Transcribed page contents
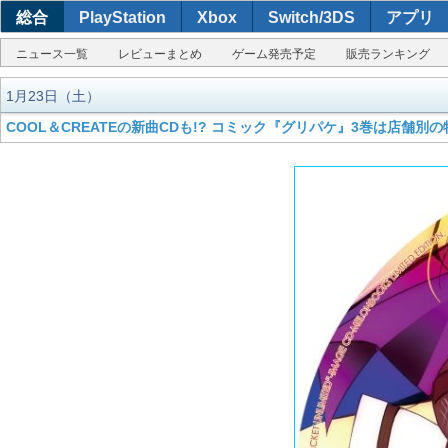
総合
PlayStation
Xbox
Switch/3DS
アプリ
ニュース一覧
レビューまとめ
ゲーム発売予定
販売ランキング
1月23日（土）
COOL＆CREATEの新曲CDも!? コミック『グリパケ』3巻は店舗別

* [EXERCISE]:
Write out all of the data above exactly, pictures excluded.

* [TASK RESULT]:
総合
PlayStation
Xbox
Switch/3DS
アプリ
ニュース一覧
レビューまとめ
ゲーム発売予定
販売ランキング
1月23日（土）
COOL＆CREATEの新曲CDも!? コミック『グリパケ』3巻は店舗別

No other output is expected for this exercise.